December Blog- The Year in Reviewby Brad Rudisail, MCITP, MCSE, Virtualization Administrator, Network Engineer
It is that time of year when we pause and reflect on the year from a cybersecurity point of view and review some of the year’s most devastating and extraordinary cyber-attacks. More importantly, we look back at them in order to determine how best to combat similar attacks in the future so that our organizations do not garner unwanted headlines in the year ahead.
A Million Dollars of Inertia
In 2016, ransomware became a $1 billion industry, one with established distribution channels and customer service professionals to guide victims through the payment process. With that type of precedent established, it should be no surprise that the dollar amount garnered within a single ransom would reach record setting aggregates. On June 10, the South Korean web-hosting firm, Nayana, was the victim of a highly effective ransomware attack called Erebus. Though originally designed for the Windows operating system, Erebus was recently modified to target Linux web servers as well. In this case, it brought down the company’s entire fleet of 153 Linux web servers. Having experienced a total disruption for their company, management was foisted into negotiations with the hackers. The final agreed sum of $1 million was split into three separate payments, each payment garnering a decryption key for a third of their servers. Even more painful than the money was the fact that the attack could have been prevented had the internal tech staff patched the servers prior to the attack.
One of the most important things you can do to secure your enterprise devices is to keep them patched and up to date.
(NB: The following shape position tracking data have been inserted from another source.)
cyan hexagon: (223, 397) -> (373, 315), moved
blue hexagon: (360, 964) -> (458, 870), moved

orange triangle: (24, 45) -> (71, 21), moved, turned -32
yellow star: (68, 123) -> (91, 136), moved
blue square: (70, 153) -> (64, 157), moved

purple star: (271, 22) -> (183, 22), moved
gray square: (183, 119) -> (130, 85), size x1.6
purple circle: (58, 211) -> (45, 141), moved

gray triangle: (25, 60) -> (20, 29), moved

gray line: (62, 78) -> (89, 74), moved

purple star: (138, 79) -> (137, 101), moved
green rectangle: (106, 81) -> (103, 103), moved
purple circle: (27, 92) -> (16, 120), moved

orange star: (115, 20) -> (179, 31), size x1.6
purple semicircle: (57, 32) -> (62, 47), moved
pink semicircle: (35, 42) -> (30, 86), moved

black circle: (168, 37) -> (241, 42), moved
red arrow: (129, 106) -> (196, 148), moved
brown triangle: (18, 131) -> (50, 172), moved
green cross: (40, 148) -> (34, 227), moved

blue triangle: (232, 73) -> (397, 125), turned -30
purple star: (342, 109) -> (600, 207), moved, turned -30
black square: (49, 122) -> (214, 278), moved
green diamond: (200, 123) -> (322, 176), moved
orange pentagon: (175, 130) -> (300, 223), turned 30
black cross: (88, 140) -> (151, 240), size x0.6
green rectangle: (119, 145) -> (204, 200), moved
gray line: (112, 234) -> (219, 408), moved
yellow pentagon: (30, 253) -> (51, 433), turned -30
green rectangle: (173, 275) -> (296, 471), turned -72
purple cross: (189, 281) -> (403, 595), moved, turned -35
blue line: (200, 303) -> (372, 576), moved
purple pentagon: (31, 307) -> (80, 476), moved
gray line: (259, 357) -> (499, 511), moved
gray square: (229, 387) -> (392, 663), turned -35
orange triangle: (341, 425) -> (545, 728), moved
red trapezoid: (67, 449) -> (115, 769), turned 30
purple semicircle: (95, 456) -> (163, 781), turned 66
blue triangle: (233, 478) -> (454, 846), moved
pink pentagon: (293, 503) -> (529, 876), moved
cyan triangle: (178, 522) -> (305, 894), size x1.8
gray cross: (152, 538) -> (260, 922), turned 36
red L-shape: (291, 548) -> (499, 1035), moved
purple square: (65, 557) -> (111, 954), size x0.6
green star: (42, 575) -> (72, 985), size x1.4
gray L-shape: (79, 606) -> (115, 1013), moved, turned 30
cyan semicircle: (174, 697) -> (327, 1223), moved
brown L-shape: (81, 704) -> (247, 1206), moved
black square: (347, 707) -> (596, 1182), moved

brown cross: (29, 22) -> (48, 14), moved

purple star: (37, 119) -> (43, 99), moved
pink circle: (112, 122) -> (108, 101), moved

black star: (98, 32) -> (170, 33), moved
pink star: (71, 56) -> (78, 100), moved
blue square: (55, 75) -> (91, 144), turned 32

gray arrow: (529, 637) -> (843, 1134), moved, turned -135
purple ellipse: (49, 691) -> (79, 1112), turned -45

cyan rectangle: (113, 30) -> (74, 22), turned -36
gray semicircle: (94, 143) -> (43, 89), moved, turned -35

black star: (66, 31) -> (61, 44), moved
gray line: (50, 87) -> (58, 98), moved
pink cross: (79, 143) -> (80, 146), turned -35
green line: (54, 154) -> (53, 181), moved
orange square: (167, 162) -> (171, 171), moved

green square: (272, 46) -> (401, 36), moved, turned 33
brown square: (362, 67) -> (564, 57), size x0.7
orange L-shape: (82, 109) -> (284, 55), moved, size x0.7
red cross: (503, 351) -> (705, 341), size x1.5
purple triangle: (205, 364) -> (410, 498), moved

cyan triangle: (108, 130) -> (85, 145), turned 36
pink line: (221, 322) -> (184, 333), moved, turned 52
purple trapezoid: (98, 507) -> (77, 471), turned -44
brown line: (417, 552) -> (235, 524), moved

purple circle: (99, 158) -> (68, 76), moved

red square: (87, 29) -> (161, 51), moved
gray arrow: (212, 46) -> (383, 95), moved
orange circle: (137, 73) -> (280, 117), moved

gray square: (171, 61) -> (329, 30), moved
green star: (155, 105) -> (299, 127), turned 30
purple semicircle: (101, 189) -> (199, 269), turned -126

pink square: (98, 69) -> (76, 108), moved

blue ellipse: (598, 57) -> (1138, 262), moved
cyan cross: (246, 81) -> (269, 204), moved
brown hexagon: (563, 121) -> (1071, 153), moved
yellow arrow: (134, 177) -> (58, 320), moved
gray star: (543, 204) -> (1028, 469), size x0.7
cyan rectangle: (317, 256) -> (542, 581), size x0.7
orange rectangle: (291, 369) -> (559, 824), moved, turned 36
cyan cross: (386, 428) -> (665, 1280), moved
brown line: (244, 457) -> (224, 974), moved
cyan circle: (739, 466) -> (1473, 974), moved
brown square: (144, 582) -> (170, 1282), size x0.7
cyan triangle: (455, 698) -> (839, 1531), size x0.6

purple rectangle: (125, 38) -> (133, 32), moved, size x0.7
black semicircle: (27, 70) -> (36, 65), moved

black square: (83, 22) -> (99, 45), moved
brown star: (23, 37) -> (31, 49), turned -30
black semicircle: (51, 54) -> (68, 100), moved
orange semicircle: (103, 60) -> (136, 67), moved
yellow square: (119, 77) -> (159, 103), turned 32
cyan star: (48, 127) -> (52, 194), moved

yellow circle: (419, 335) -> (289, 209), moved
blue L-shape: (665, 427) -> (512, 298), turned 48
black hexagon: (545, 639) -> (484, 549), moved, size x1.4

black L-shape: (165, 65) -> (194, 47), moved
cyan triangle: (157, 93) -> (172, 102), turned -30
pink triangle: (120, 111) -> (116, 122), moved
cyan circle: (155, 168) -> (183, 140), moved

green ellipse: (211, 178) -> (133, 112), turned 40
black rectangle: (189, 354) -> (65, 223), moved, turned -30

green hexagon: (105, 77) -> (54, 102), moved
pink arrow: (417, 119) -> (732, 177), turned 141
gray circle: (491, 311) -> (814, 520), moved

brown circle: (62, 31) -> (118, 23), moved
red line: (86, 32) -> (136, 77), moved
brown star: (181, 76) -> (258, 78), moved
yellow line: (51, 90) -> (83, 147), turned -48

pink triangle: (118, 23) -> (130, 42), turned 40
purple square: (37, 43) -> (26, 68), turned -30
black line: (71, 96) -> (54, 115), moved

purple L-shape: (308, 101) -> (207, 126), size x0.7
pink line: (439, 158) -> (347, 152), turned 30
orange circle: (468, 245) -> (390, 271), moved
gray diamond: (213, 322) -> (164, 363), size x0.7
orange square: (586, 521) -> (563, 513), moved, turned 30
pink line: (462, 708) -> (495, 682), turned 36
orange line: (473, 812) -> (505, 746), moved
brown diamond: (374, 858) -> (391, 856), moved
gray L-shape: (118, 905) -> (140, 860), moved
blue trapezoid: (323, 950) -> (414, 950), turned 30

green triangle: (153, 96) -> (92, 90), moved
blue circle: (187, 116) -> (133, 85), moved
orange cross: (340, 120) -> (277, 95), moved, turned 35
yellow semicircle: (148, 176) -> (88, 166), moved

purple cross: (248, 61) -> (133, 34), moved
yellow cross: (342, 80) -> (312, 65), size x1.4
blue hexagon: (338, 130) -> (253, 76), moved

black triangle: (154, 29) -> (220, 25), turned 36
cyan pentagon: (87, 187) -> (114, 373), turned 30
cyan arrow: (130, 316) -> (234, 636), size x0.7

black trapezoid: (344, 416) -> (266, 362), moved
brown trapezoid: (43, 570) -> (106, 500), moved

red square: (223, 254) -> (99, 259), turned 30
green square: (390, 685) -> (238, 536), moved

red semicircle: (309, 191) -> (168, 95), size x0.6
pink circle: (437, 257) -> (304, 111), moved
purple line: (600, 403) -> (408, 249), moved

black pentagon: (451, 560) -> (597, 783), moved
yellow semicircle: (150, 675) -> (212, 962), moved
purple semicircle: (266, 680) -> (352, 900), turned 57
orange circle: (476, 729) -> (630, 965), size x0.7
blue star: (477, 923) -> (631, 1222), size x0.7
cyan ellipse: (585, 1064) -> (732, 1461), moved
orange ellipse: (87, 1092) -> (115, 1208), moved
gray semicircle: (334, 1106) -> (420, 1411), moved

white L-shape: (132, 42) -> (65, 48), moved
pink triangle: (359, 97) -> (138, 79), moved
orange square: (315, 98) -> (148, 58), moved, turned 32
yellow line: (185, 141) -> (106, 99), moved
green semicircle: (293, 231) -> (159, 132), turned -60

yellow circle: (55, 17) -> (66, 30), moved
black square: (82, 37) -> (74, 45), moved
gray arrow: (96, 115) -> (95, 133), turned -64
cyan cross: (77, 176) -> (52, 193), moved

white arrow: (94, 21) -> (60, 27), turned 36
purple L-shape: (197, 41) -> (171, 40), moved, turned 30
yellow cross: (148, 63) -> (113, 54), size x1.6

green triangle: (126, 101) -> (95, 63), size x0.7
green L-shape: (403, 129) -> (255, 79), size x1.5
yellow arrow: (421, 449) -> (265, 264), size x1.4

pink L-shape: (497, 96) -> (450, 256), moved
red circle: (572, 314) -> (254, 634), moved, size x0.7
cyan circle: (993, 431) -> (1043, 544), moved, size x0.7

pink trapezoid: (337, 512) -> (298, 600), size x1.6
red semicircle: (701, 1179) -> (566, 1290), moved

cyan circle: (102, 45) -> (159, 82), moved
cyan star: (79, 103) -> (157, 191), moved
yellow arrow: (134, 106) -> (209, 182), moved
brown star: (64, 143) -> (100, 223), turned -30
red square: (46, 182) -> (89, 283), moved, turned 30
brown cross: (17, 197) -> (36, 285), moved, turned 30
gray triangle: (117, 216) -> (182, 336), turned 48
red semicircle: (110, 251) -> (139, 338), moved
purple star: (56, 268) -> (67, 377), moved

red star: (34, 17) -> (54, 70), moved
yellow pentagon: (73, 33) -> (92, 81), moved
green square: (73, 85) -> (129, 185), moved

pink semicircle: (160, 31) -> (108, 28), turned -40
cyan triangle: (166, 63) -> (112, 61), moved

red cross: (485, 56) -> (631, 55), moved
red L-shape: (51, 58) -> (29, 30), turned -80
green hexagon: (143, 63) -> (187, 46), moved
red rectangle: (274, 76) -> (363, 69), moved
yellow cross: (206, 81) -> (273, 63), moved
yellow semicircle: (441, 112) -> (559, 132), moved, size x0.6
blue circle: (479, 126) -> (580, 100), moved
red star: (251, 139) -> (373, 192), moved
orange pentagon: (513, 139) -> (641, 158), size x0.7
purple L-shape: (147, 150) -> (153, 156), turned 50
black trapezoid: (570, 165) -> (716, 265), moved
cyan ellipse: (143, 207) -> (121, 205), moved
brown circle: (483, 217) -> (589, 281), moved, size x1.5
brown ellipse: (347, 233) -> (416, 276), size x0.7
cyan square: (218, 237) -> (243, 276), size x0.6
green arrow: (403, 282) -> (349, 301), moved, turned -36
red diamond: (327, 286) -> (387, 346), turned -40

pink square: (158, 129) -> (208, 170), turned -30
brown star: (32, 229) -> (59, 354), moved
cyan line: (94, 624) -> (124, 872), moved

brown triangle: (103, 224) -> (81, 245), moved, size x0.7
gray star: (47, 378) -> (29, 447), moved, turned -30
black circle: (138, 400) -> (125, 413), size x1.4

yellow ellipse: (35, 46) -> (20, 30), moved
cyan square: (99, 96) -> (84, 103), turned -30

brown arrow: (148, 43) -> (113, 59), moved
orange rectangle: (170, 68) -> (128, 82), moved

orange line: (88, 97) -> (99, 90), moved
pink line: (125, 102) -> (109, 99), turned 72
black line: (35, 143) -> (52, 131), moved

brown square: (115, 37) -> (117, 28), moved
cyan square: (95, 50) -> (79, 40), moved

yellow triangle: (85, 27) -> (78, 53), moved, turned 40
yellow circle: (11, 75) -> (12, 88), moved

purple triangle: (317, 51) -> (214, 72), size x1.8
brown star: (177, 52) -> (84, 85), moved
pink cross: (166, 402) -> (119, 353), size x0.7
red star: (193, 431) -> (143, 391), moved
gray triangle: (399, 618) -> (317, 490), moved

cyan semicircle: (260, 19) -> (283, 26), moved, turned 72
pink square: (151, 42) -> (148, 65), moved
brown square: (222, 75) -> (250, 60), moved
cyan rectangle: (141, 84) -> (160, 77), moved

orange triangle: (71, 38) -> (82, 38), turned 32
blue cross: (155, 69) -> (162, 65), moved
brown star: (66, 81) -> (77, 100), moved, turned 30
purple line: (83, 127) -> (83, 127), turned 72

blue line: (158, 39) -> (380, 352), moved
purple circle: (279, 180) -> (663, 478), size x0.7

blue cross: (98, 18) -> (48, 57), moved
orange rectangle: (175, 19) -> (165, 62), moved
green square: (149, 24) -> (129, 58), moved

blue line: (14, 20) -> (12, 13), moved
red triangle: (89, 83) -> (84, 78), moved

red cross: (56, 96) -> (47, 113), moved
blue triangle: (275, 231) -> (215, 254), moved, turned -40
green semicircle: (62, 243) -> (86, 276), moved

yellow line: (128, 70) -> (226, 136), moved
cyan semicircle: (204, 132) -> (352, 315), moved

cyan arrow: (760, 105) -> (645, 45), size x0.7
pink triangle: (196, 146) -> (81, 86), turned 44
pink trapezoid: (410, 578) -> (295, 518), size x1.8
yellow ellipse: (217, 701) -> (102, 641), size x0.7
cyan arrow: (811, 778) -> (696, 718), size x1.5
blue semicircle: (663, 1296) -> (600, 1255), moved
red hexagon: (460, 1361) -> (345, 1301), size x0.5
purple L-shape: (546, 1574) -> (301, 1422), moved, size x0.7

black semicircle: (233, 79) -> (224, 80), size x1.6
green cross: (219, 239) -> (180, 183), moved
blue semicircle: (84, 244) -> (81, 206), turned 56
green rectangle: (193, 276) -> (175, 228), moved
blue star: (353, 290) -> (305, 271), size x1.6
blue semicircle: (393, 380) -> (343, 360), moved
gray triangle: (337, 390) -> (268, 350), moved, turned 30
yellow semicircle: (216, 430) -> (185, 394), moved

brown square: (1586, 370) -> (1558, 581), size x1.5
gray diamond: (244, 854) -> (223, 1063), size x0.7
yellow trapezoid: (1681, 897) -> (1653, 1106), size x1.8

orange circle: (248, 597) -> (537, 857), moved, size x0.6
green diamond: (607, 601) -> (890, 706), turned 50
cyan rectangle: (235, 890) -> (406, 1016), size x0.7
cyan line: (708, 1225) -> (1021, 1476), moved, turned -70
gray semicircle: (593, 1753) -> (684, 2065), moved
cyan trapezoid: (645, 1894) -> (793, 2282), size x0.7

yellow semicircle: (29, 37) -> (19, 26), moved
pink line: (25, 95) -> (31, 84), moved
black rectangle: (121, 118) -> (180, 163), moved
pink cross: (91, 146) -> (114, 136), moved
Half the Country Falls Victim to Attack
Back in the fall, Equifax publicly announced that hackers had breached their network back in mid-May. The hackers then spent the next ten weeks pillaging their database, as Equifax did not discover the breach until July 29. The hackers were able to siphon social security numbers, birth dates, and addresses of some 143 million people. To top it off, they also obtained the credit card numbers of approximately 209,000 U.S. customers as well. Citizens of both Canada and the UK were also affected as Equifax holds credit information for over 44 million residents of Great Britain as well. What makes this data breach different than most is that the victims were not customers of Equifax in the traditional sense. Like the Yahoo breaches, people will feel the effects of this attack for years to come as hacker slowly utilize the stolen data.
Encryption of data today is a MUST today. Whether in transit or at rest, unencrypted data equates to unprotected data. Data that is secured using the strongest encryption methodologies is useless in the hands of anyone that lacks the decryption key. Encryption tools should be utilized for data residing on laptops, mobile devices and cloud storage as well. It is still not determined how the breach was implemented, which is why organizations cannot rely on simply one system to secure your network. Solutions such as FireEye or Fortinet utilize Intelligence-led Technology in order to comprehensively protect your enterprise today.
Malware Brings Down Stock Prices
The NoPetya malware outbreak in June showed that malware can hamper more than just your data, workloads and productivity. It can negatively impact your corporate earnings and stock price as well. Nuance Communications, a major provider of voice and language tools based in Burlington, Mass., was attacked on June 27. As a result, its medical transcription service that is utilized by half a million clinicians was suspended for up to three weeks. This disruption then affected its quarterly earnings, sending its stock price swiftly downward so much so that trading for the stock on the stock exchange was temporarily halted. Another example was Maersk, the world largest shipping container company, found themselves combating disruptions in their basic operations for two weeks, resulting in a loss in its third quarter earnings of up to $300 million.
The old adage that an ounce of prevention is worth a pound of cure is clearly evident in the case of these devastating malware attacks. The most effective method of protecting your organization from ransomware is an email security solution such as that offered by Barracuda, as phishing emails are still the primary deployment mechanism of these attacks. This should be backed up by endpoint protection such as Kaspersky and Eset to protect your devices should malware successfully penetrates your network.
WPA2 Wakeup Call
Earlier this year, a security expert at Belgian university KU Leuven, Mathy Vanhoef, discovered the weakness in the wireless security protocol WPA2, and published details of the flaw on Monday morning. The report outlined how attackers could exploit the vulnerability to read encrypted data including credit card numbers, passwords, emails and personal identification. Mr. Vanhoef also noted that hackers could also inject and manipulate data as well. The vulnerability affects a number of operating systems and devices including Android, Linux, Apple, Windows, OpenBSD, MediaTek, Linksys and others. The scope of the vulnerability is limited as attackers would have to be in close proximity of the targeted devices and HTTPS traffic would still be protected.
Although there are no reports of this exploit being utilized currently, the report is a wakeup call that depending on the wireless security protection of a provider such as a coffee shop, retail outlet or hotel is not enough. All organizations should protect the sessions of their mobile users with a VPN solution. Solutions such as Fortinet's Fortigate solution ensure that the communicative sessions of your employees are fully protected.